SINGAPORE - HTL International has nothing to hide amid the repeated queries on share price movement by the Singapore Exchange in recent months, an insider at the furniture and sofa firm told The Straits Times on Friday.
Instead, the company share prices are on a bullish run due likely to the frequent announcements surrounding an ongoing deal that may see HTL being bought out by a Chinese firm, said company senior manager Phua Bo Wen, who is the son of chief executive and managing director Phua Yong Tat.
The Phua household founded HTL International in the 1970s and remain the controlling shareholders of the company.
In October last year, it was revealed that Guangdong Yihua Timber Industry in China had started talks to acquire HTL International. The offer price was finalised at S$1 a share, but both parties are still in the process of fulfilling the deal's pre-conditions, such as getting regulatory approvals in China.
"Both Guangdong Yihua and HTL have made announcements every time there is progress in the process, and that may have stoked the speculative interest in the shares. It would not be difficult for the share price to spike up given how thinly traded it was prior to the deal announcement," Mr Phua said during an interview on Friday (May 6).
Also, the current share price is still below the S$1 offer price, so it shouldn't be surprising that it's still trending up ahead of the deal."

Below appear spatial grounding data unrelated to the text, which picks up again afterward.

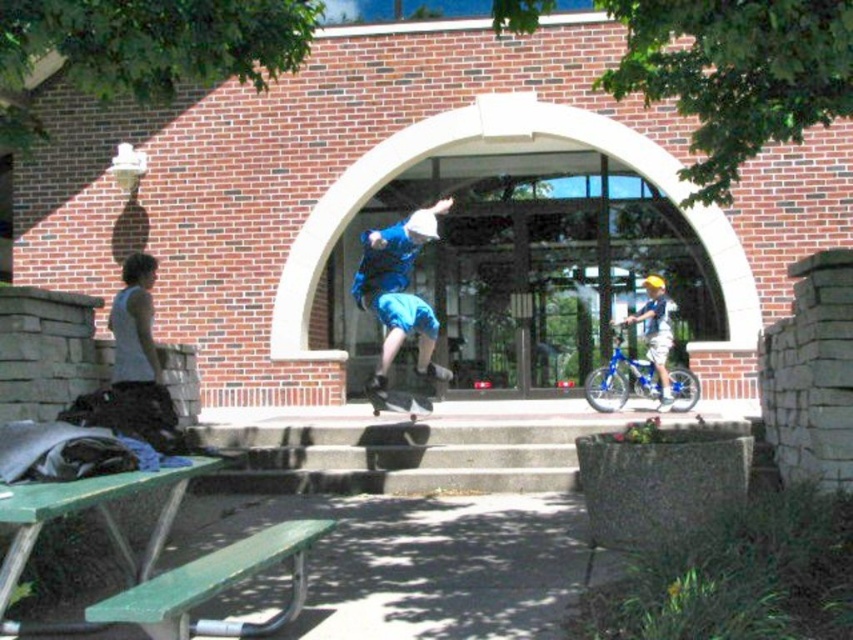 You are a photographer positioned at the bottom of the steps. You want to capture a photo that includes both the light blue denim shorts at right and the black smooth skateboard at center. Which object should you adjust your camera angle to focus on first to ensure both are in frame?

The black smooth skateboard at center is behind the light blue denim shorts at right, so you should focus on the light blue denim shorts at right first to ensure the skateboard behind it is also captured in the frame.

You are a photographer wanting to capture both the light blue denim shorts at right and the black smooth skateboard at center in a single frame. Since you want to ensure both are visible, which object should you focus on to account for their sizes?

The light blue denim shorts at right has a lesser width compared to the black smooth skateboard at center, so you should focus on the black smooth skateboard at center since it is larger and will require more attention in the frame.

Consider the image. You are a photographer wanting to capture both the green painted wood park bench at lower left and the black smooth skateboard at center in the same frame. Which object should you focus on first to ensure both are in the frame?

The green painted wood park bench at lower left is much taller than the black smooth skateboard at center, so focusing on the bench first will help ensure both are included in the frame.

HTL International shares have put on some 250 per cent since late October to 85 cents at last close, despite 10 per cent slide to the Straits Times Index in the period. In response, the SGX has issued three queries over the past five months.

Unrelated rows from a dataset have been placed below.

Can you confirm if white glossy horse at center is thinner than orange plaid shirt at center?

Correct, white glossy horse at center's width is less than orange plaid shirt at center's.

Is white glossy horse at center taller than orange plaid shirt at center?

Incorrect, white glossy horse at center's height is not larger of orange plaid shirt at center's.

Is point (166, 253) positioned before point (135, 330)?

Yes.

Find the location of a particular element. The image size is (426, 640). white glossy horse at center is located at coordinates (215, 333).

"There is absolutely no element of internal manipulation involved. Both Guangdong Yihua and us have not traded HTL shares since the deal was announced. The SGX is also satisfied with the info we provided," Mr Phua stressed.
Meanwhile, the acquisition by Guangdong Yihua does not mean that the Phuas plan to cash out and abandon the business.
"We found the offer attractive because it was four times more than our share price then. But the Phuas will remain at the company, just as the HTL brand will remain. We are not going anywhere."
Part of that commitment was reflected in the opening of a flagship store at Mohamed Sultan Road in March this year.
This came as HTL International endured a choppy year in 2015 when revenue dropped 9.1 per cent to US$454.9 million (S$617.49 million) and the company was hit by a net loss of US$1.6 million.
The outlook will remain uneven, but it's not all doom and gloom this year.
Mr Phua said: "What is beneficial for us is the drop in the cost of leather in China and the Chinese yuan. This will help our margin because our manufacturing is entirely based in the country… Our expectation is that this year the business conditions will be better than last year."
HTL International will report its first quarter results next Thursday (May 12).